[Data for this task Boundary: Start]

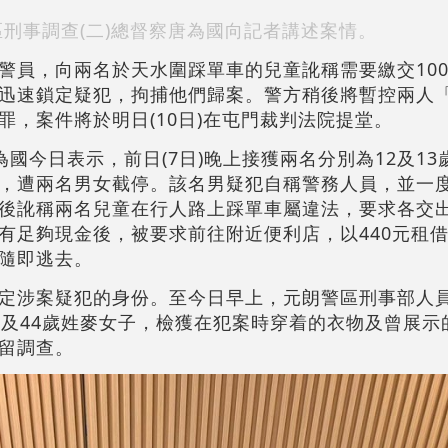
刑事調查(二)總督察唐為國向記者講述案情。
警員，向兩名於天水圍踩單車的兒童訛稱需要繳交100
迅速鎖定疑犯，拘捕他們歸案。警方稍後將暫控兩人
，案件將於明日(10日)在屯門裁判法院提堂。
為國今日表示，前日(7日)晚上接獲兩名分別為12及1
，遭兩名男女截停。該名男疑犯自稱警務人員，並一
後訛稱兩名兒童在行人路上踩單車屬違法，要求各交出1
有足夠現金後，被要求前往附近便利店，以440元租
隨即逃去。
定涉案疑犯的身份。至今日早上，元朗警區刑事部人
子及44歲姓麥女子，檢獲在犯案時穿着的衣物及曾展示
留調查。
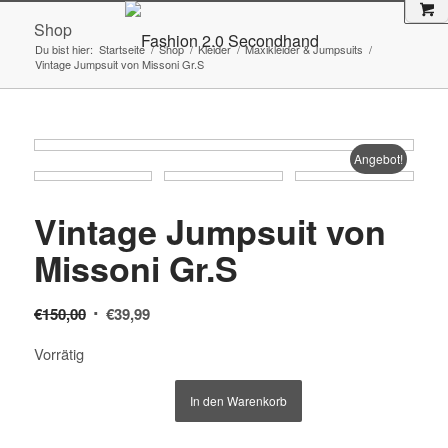
Shop
Du bist hier:
Startseite
/
Shop
/
Kleider
/
Maxikleider & Jumpsuits
/
Vintage Jumpsuit von Missoni Gr.S
Angebot!
Vintage Jumpsuit von
Missoni Gr.S
Ursprünglicher
Aktueller
€
150,00
€
39,99
Preis
Preis
Vorrätig
war:
ist:
€150,00
€39,99.
In den Warenkorb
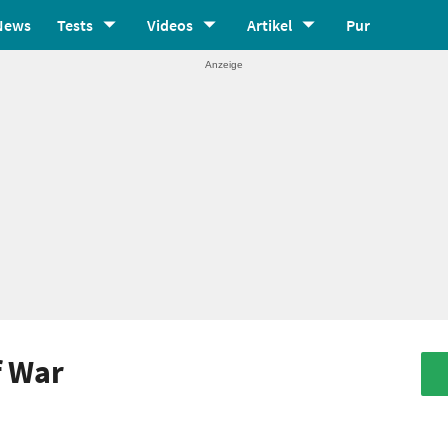
News
Tests
Videos
Artikel
Pur
f War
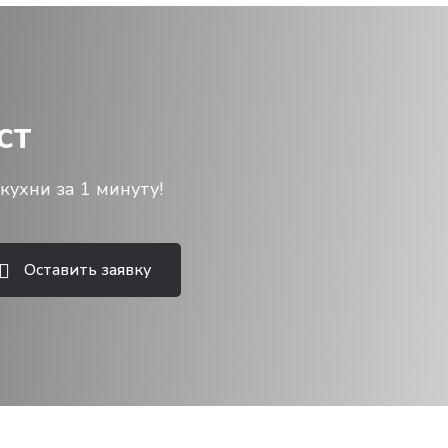
ст
кухни за 1 минуту!
Оставить заявку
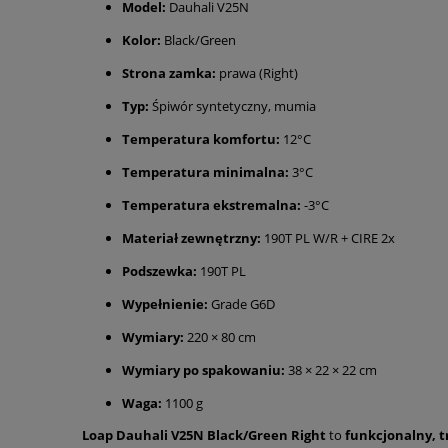
Model:
Dauhali V25N
Kolor:
Black/Green
Strona zamka:
prawa (Right)
Typ:
Śpiwór syntetyczny, mumia
Temperatura komfortu:
12°C
Temperatura minimalna:
3°C
Temperatura ekstremalna:
-3°C
Materiał zewnętrzny:
190T PL W/R + CIRE 2x
Podszewka:
190T PL
Wypełnienie:
Grade G6D
Wymiary:
220 × 80 cm
Wymiary po spakowaniu:
38 × 22 × 22 cm
Waga:
1100 g
Loap Dauhali V25N Black/Green Right
to
funkcjonalny, t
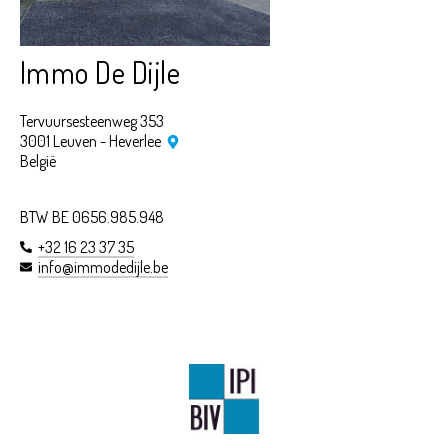
Immo De Dijle
Tervuursesteenweg 353
3001 Leuven - Heverlee
België
BTW BE 0656.985.948
+32 16 23 37 35
info@immodedijle.be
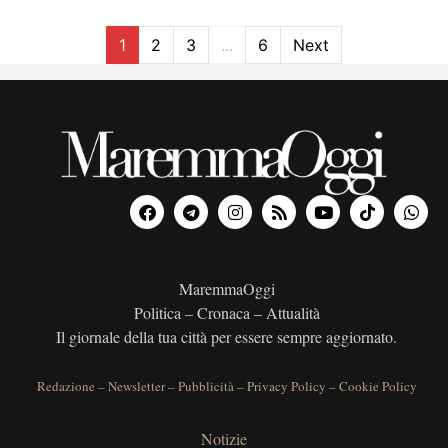
1
2
3
...
6
Next
MaremmaOggi
Politica – Cronaca – Attualità
Il giornale della tua città per essere sempre aggiornato.
Redazione
–
Newsletter
–
Pubblicità
–
Privacy Policy
–
Cookie Policy
Notizie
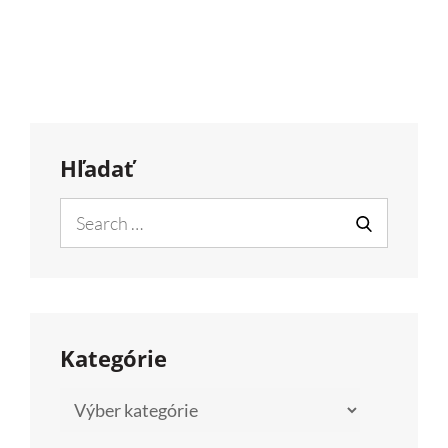
Hľadať
Search
for:
SEARCH
Kategórie
Kategórie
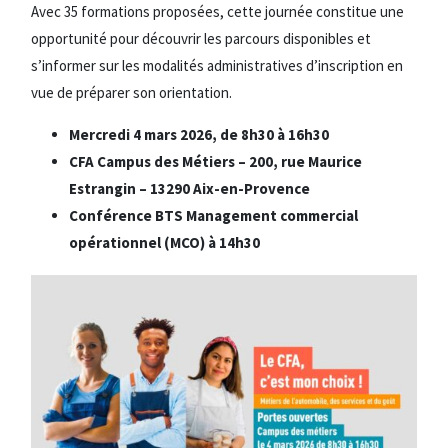
Avec 35 formations proposées, cette journée constitue une
opportunité pour découvrir les parcours disponibles et
s’informer sur les modalités administratives d’inscription en
vue de préparer son orientation.
Mercredi 4 mars 2026, de 8h30 à 16h30
CFA Campus des Métiers –
200, rue Maurice
Estrangin – 13290 Aix-en-Provence
Conférence BTS Management commercial
opérationnel (MCO) à 14h30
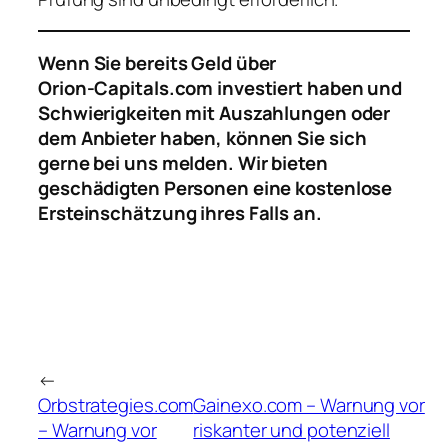
Wenn Sie bereits Geld über
Orion‑Capitals.com investiert haben und
Schwierigkeiten mit Auszahlungen oder
dem Anbieter haben, können Sie sich
gerne bei uns melden. Wir bieten
geschädigten Personen eine kostenlose
Ersteinschätzung ihres Falls an.
←
Orbstrategies.com
Gainexo.com – Warnung vor
– Warnung vor
riskanter und potenziell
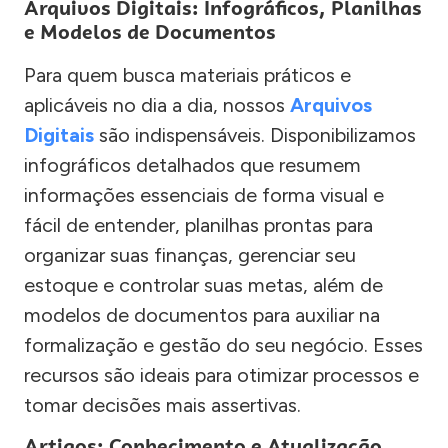
Arquivos Digitais: Infográficos, Planilhas
e Modelos de Documentos
Para quem busca materiais práticos e
aplicáveis no dia a dia, nossos
Arquivos
Digitais
são indispensáveis. Disponibilizamos
infográficos detalhados que resumem
informações essenciais de forma visual e
fácil de entender, planilhas prontas para
organizar suas finanças, gerenciar seu
estoque e controlar suas metas, além de
modelos de documentos para auxiliar na
formalização e gestão do seu negócio. Esses
recursos são ideais para otimizar processos e
tomar decisões mais assertivas.
Artigos: Conhecimento e Atualização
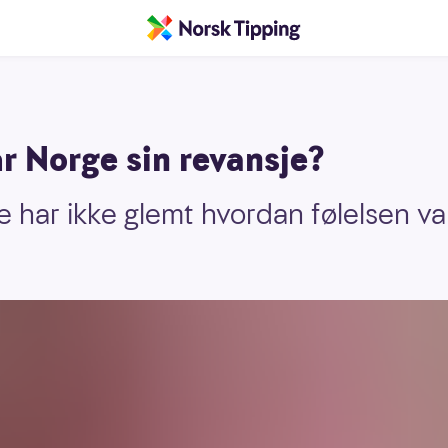
r Norge sin revansje?
 har ikke glemt hvordan følelsen va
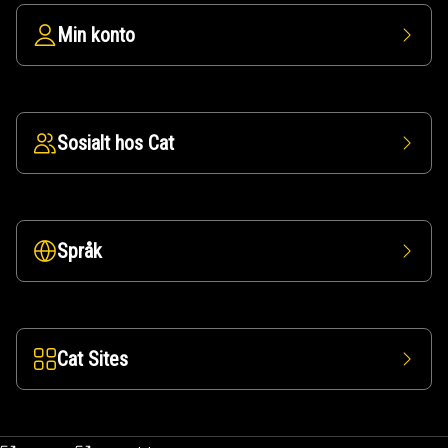
Min konto
Sosialt hos Cat
Språk
Cat Sites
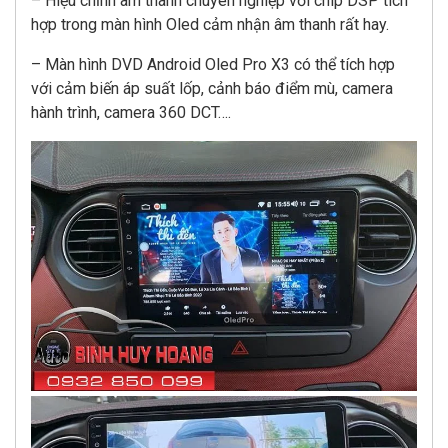
– Hiệu chỉnh âm thanh chuyên nghiệp với chip DSP tích
hợp trong màn hình Oled cảm nhận âm thanh rất hay.
– Màn hình DVD Android Oled Pro X3 có thể tích hợp
với cảm biến áp suất lốp, cảnh báo điểm mù, camera
hành trình, camera 360 DCT….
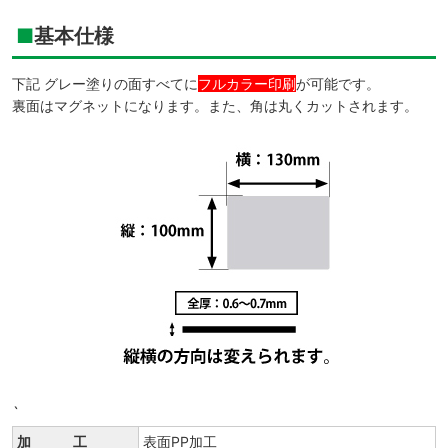
基本仕様
下記 グレー塗りの面すべてに
フルカラー印刷
が可能です。
裏面はマグネットになります。また、角は丸くカットされます。
`
加 工
表面PP加工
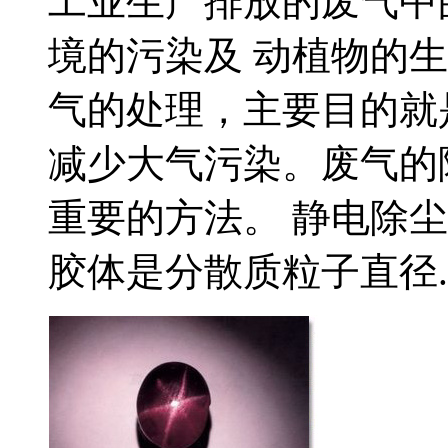
工业生产排放的废气中
境的污染及 动植物的
气的处理，主要目的就
减少大气污染。废气的
重要的方法。 静电除
胶体是分散质粒子直径..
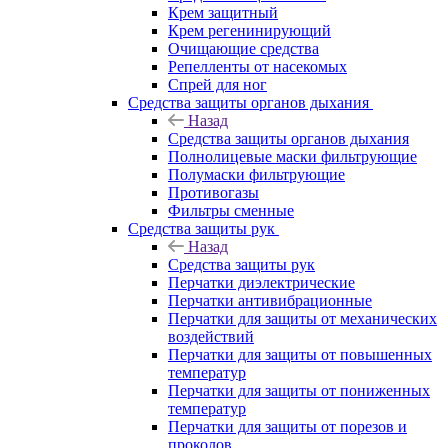
Крем защитный
Крем регенинирующий
Очищающие средства
Репелленты от насекомых
Спрей для ног
Средства защиты органов дыхания
Назад
Средства защиты органов дыхания
Полнолицевые маски фильтрующие
Полумаски фильтрующие
Противогазы
Фильтры сменные
Средства защиты рук
Назад
Средства защиты рук
Перчатки диэлектрические
Перчатки антивибрационные
Перчатки для защиты от механических
воздействий
Перчатки для защиты от повышенных
температур
Перчатки для защиты от пониженных
температур
Перчатки для защиты от порезов и
проколов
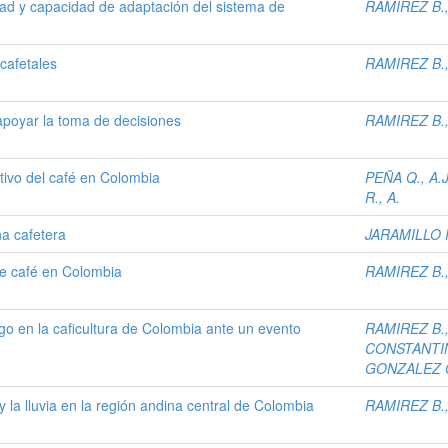
idad y capacidad de adaptación del sistema de
RAMIREZ B.,
 cafetales
RAMIREZ B.,
apoyar la toma de decisiones
RAMIREZ B.,
tivo del café en Colombia
PEÑA Q., A.J
R., A.
na cafetera
JARAMILLO R
de café en Colombia
RAMIREZ B.,
o en la caficultura de Colombia ante un evento
RAMIREZ B.,
CONSTANTIN
GONZALEZ O
y la lluvia en la región andina central de Colombia
RAMIREZ B.,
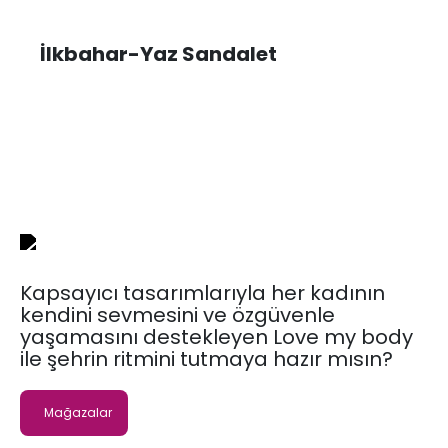
İlkbahar-Yaz Sandalet
Kapsayıcı tasarımlarıyla her kadının
kendini sevmesini ve özgüvenle
yaşamasını destekleyen Love my body
ile şehrin ritmini tutmaya hazır mısın?
Mağazalar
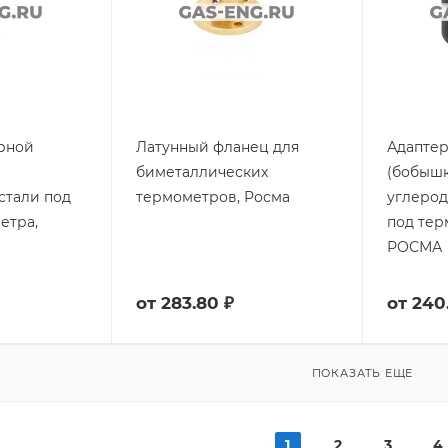
рной
Латунный фланец для
Адапте
биметаллических
(бобышк
тали под
термометров, Росма
углерод
етра,
под тер
РОСМА
от
283.80 ₽
от
240
ПОКАЗАТЬ ЕЩЕ
1
2
3
4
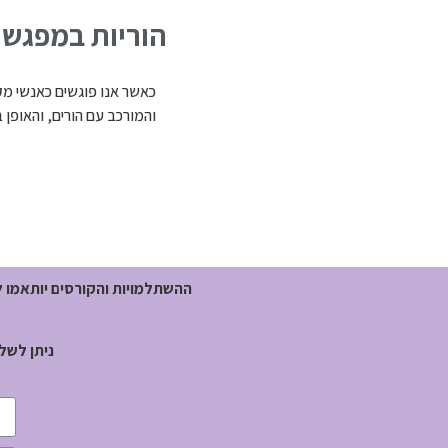
הוריות במפגש
כאשר אנו פוגשים כאנשי מק
והמורכב עם הורים, והאופן ב
ההשתלמויות והקורסים יותאמו 
ניתן לשל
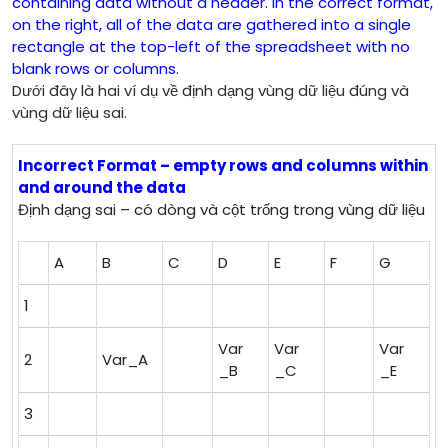
containing data without a header. In the correct format,
on the right, all of the data are gathered into a single
rectangle at the top-left of the spreadsheet with no
blank rows or columns.
Dưới đây là hai ví dụ về định dạng vùng dữ liệu đúng và
vùng dữ liệu sai.
Incorrect Format – empty rows and columns within
and around the data
Định dạng sai – có dòng và cột trống trong vùng dữ liệu
A
B
C
D
E
F
G
1
Var
Var
Var
2
Var_A
_B
_C
_E
3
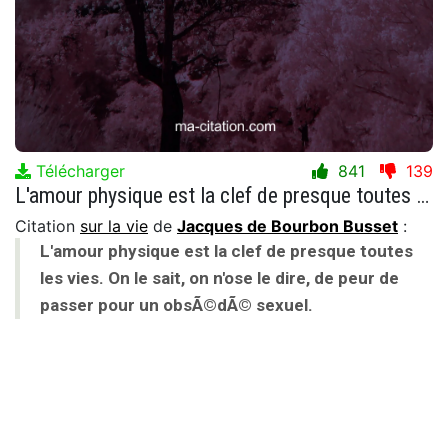
Télécharger
841
139
L'amour physique est la clef de presque toutes les vies. On le sait, on n'ose le dire, de peur de passer pour un obsÃ©dÃ© sexuel.
Citation
sur la vie
de
Jacques de Bourbon Busset
:
L'amour physique est la clef de presque toutes
les vies. On le sait, on n'ose le dire, de peur de
passer pour un obsÃ©dÃ© sexuel.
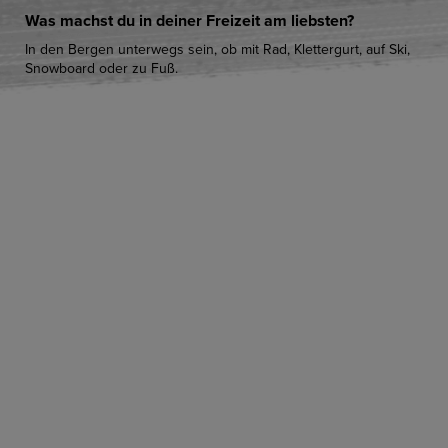
Was machst du in deiner Freizeit am liebsten?
In den Bergen unterwegs sein, ob mit Rad, Klettergurt, auf Ski,
Snowboard oder zu Fuß.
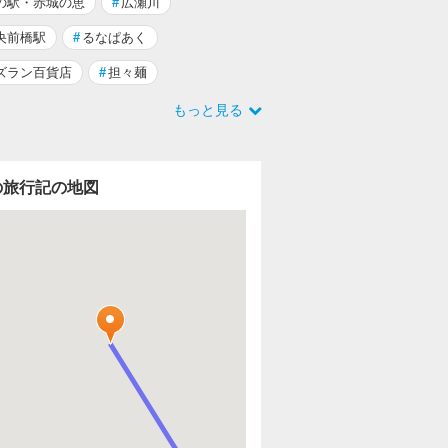
の駅・赤城の恵
#
広瀬川
央前橋駅
#
るなぱあく
ズラン百貨店
#
担々麺
もっと見る
の旅行記の地図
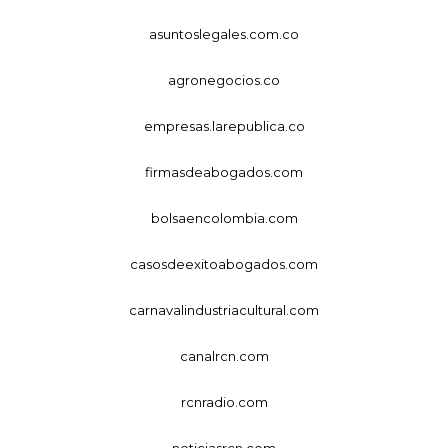
asuntoslegales.com.co
agronegocios.co
empresas.larepublica.co
firmasdeabogados.com
bolsaencolombia.com
casosdeexitoabogados.com
carnavalindustriacultural.com
canalrcn.com
rcnradio.com
noticiasrcn.com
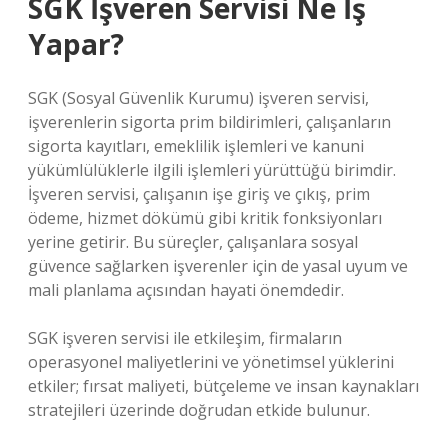
SGK İşveren Servisi Ne İş
Yapar?
SGK (Sosyal Güvenlik Kurumu) işveren servisi,
işverenlerin sigorta prim bildirimleri, çalışanların
sigorta kayıtları, emeklilik işlemleri ve kanuni
yükümlülüklerle ilgili işlemleri yürüttüğü birimdir.
İşveren servisi, çalışanın işe giriş ve çıkış, prim
ödeme, hizmet dökümü gibi kritik fonksiyonları
yerine getirir. Bu süreçler, çalışanlara sosyal
güvence sağlarken işverenler için de yasal uyum ve
mali planlama açısından hayati önemdedir.
SGK işveren servisi ile etkileşim, firmaların
operasyonel maliyetlerini ve yönetimsel yüklerini
etkiler; fırsat maliyeti, bütçeleme ve insan kaynakları
stratejileri üzerinde doğrudan etkide bulunur.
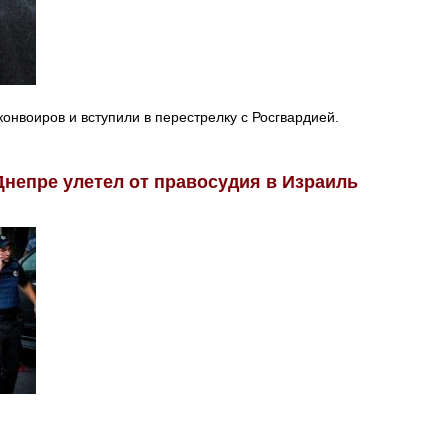
онвоиров и вступили в перестрелку с Росгвардией.
Днепре улетел от правосудия в Израиль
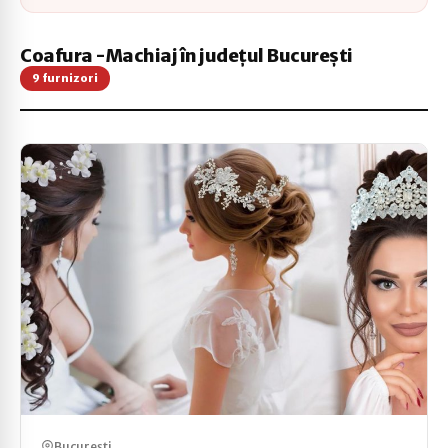
Coafura -Machiaj în județul București
9 furnizori
București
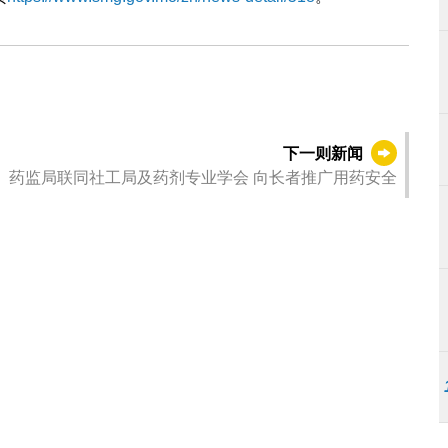
下一则新闻
药监局联同社工局及药剂专业学会 向长者推广用药安全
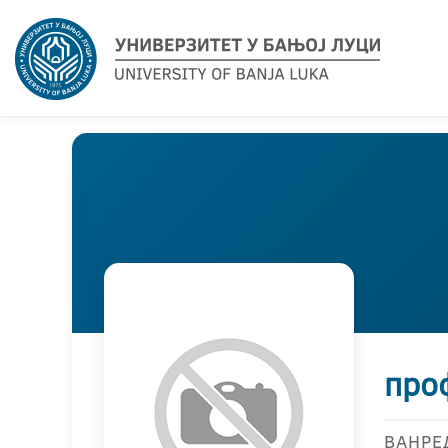
проф
ВАНРЕ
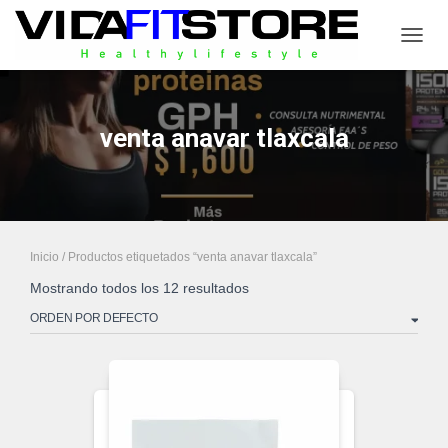
CAMB
venta anavar tlaxcala
Inicio
/ Productos etiquetados “venta anavar tlaxcala”
Mostrando todos los 12 resultados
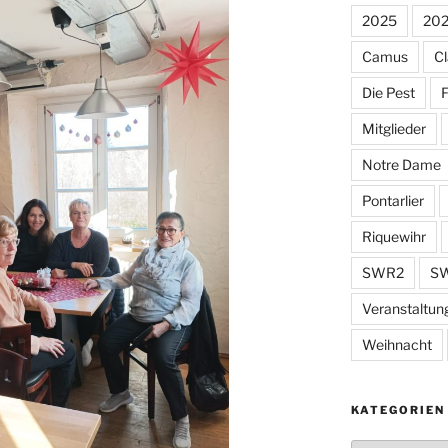
2025
20
Camus
Cl
Die Pest
F
Mitglieder
Notre Dame
Pontarlier
Riquewihr
SWR2
SW
Veranstaltun
Weihnacht
KATEGORIEN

[Data for this task Boundary: End]

▶ _Task brief_: From the opening line of the entries, copy each line exactly until the line with "opérationnel (MCO) à 14h30", which is copied as well; leave out pictures.

▶ _Reply_:
刑事調查(二)總督察唐為國向記者講述案情。
警員，向兩名於天水圍踩單車的兒童訛稱需要繳交100
迅速鎖定疑犯，拘捕他們歸案。警方稍後將暫控兩人
，案件將於明日(10日)在屯門裁判法院提堂。
為國今日表示，前日(7日)晚上接獲兩名分別為12及1
，遭兩名男女截停。該名男疑犯自稱警務人員，並一
後訛稱兩名兒童在行人路上踩單車屬違法，要求各交出1
有足夠現金後，被要求前往附近便利店，以440元租
隨即逃去。
定涉案疑犯的身份。至今日早上，元朗警區刑事部人
子及44歲姓麥女子，檢獲在犯案時穿着的衣物及曾展示
留調查。
Shop
Du bist hier:
Startseite
/
Shop
/
Kleider
/
Maxikleider & Jumpsuits
/
Vintage Jumpsuit von Missoni Gr.S
Angebot!
Vintage Jumpsuit von
Missoni Gr.S
Ursprünglicher
Aktueller
€
150,00
€
39,99
Preis
Preis
Vorrätig
war:
ist:
€150,00
€39,99.
In den Warenkorb
News
Tests
Videos
Artikel
Pur
f War
ст
кухни за 1 минуту!
Оставить заявку
Model:
Dauhali V25N
Kolor:
Black/Green
Strona zamka:
prawa (Right)
Typ:
Śpiwór syntetyczny, mumia
Temperatura komfortu:
12°C
Temperatura minimalna:
3°C
Temperatura ekstremalna:
-3°C
Materiał zewnętrzny:
190T PL W/R + CIRE 2x
Podszewka:
190T PL
Wypełnienie:
Grade G6D
Wymiary:
220 × 80 cm
Wymiary po spakowaniu:
38 × 22 × 22 cm
Waga:
1100 g
Loap Dauhali V25N Black/Green Right
to
funkcjonalny, t
Immo De Dijle
Tervuursesteenweg 353
3001 Leuven - Heverlee
België
BTW BE 0656.985.948
+32 16 23 37 35
info@immodedijle.be
1
2
3
...
6
Next
MaremmaOggi
Politica – Cronaca – Attualità
Il giornale della tua città per essere sempre aggiornato.
Redazione
–
Newsletter
–
Pubblicità
–
Privacy Policy
–
Cookie Policy
Notizie
Hľadať
Search
for:
SEARCH
Kategórie
Kategórie
Avec 35 formations proposées, cette journée constitue une
opportunité pour découvrir les parcours disponibles et
s’informer sur les modalités administratives d’inscription en
vue de préparer son orientation.
Mercredi 4 mars 2026, de 8h30 à 16h30
CFA Campus des Métiers –
200, rue Maurice
Estrangin – 13290 Aix-en-Provence
Conférence BTS Management commercial
opérationnel (MCO) à 14h30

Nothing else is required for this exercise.